De plus en plus de manifestants arrivent et il n'y a pas de place pour tout le monde. Ceux qui sont derrière poussent ceux qui sont devant. Quelqu'un tombe dans la rue et la police le repousse violemment chez lui. Un faible sifflement est entendu comme un reproche. « Plus d'éducation, moins de police », scandent les manifestants. De plus en plus de personnes franchissent la ligne de sécurité faute de place. Il est 13h13, près d'une heure et quart s'est écoulée depuis le début de la manifestation, et les policiers bloquent enfin la rue. Ceux qui sont là ont gagné cinq mètres et peuvent désormais respirer.

Plusieurs personnes brandissant une banderole lors d'un rassemblement de l'Université publique devant l'Assemblée de Madrid, le 5 décembre 2024, à Madrid (Espagne).
Plusieurs personnes brandissant une banderole lors d'un rassemblement de l'Université publique devant l'Assemblée de Madrid, le 5 décembre 2024, à Madrid (Espagne).Gustavo Valiente (Europa Press)

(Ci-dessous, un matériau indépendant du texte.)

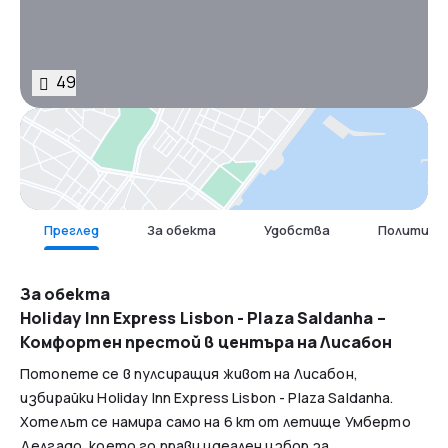
49
Карта
Преглед
За обекта
Удобства
Политика 
За обекта
Holiday Inn Express Lisbon - Plaza Saldanha –
Комфортен престой в центъра на Лисабон
Потопете се в пулсиращия живот на Лисабон,
избирайки Holiday Inn Express Lisbon - Plaza Saldanha.
Хотелът се намира само на 6 km от летище Умберто
Делгадо, което го прави идеален избор за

Certains hommes politiques de Más Madrid sont visibles dans la région. Sa porte-parole à la Mairie de la capitale, Rita Maestre, et la députée du même parti à l'Assemblée, Manuela Berguerot, arrivent accompagnées de quelques autres conseillers. Les gens les applaudissent. On dit que pour la présidente de la Communauté de Madrid, Isabel Díaz Ayuso, cette question va compliquer le processus législatif. Mais la baronne conservatrice dispose de la majorité absolue, elle peut donc faire et défaire à sa guise : c'est pourquoi les protestations de la gauche rebondissent dans le vide en séance plénière de l'Assemblée, et c'est pourquoi les trois amendements à l'ensemble du budget (enregistrés par Más Madrid, PSOE et Vox) sont rejetés d'un trait de plume : il n'est même pas nécessaire pour Ayuso de se rendre au Parlement régional pour voter.

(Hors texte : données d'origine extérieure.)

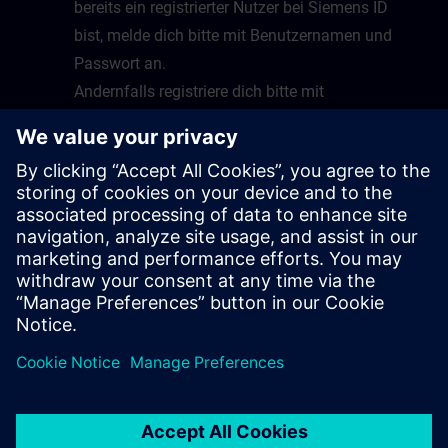
bereits ein registrierter Nutzer bei Siemens ID
bist, melde dich bitte mit Benutzernamen und
Passwort an.
Andernfalls registriere dich bitte mit
Emailadresse und Benutzernamen und folge
dazu den Anweisungen.
Nach erfolgreicher Anmeldung wirst du auf die
Startseite von Virtual Lab geleitet.
Glückwunsch, du kannst nun Virtual Lab nutzen
sobald ein Kurs bereitsteht.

« Pour Mme Ayuso, son mépris pour nos institutions et nos services publics se concentre aujourd'hui dans les universités publiques de Madrid », avait déploré Bergerot au début du débat. « Il a utilisé l'université pour une bataille partisane de plus: c'est sa commission de spectacle sur l'UCM, une drôle de tentative de renforcer le front médiatique et judiciaire contre le gouvernement espagnol », dit-il à propos de l'enquête sur le prétendu traitement de faveur reçu de la part de le Complutense de Begoña Gómez, épouse de Pedro Sánchez. « La prochaine étape, ce sont les Budgets, un plan de démantèlement de l'université publique telle que nous la connaissons », dénonce-t-il. « Avec ces budgets, Ayuso passera du statut d'étudiant illustre de Complutense à celui d'entrepreneur de pompes funèbres de l'université. »

Mais le PP nie le plus grand à travers la ministre de l'Économie, des Finances et de l'Emploi, Rocío Albert, qui se présente elle-même, et énonce une défense de l'université publique qui n'est pas reproduite dans les 28,662 millions de comptes publics qu'elle a elle-même conçus.

« Les universités disposent de 1 060 millions d'euros qui vont passer à 1 100 », défend le conseiller d'Ayuso. « C'est quelque chose de très important et de transcendantal pour nous », ajoute-t-il. « Nous savons que l'avenir de l'Espagne est là. » C'est la seule chose sur laquelle les politiciens du PP et ceux qui protestent à l'intérieur et à l'extérieur de l'Assemblée pour défendre l'université publique s'accordent ce jeudi.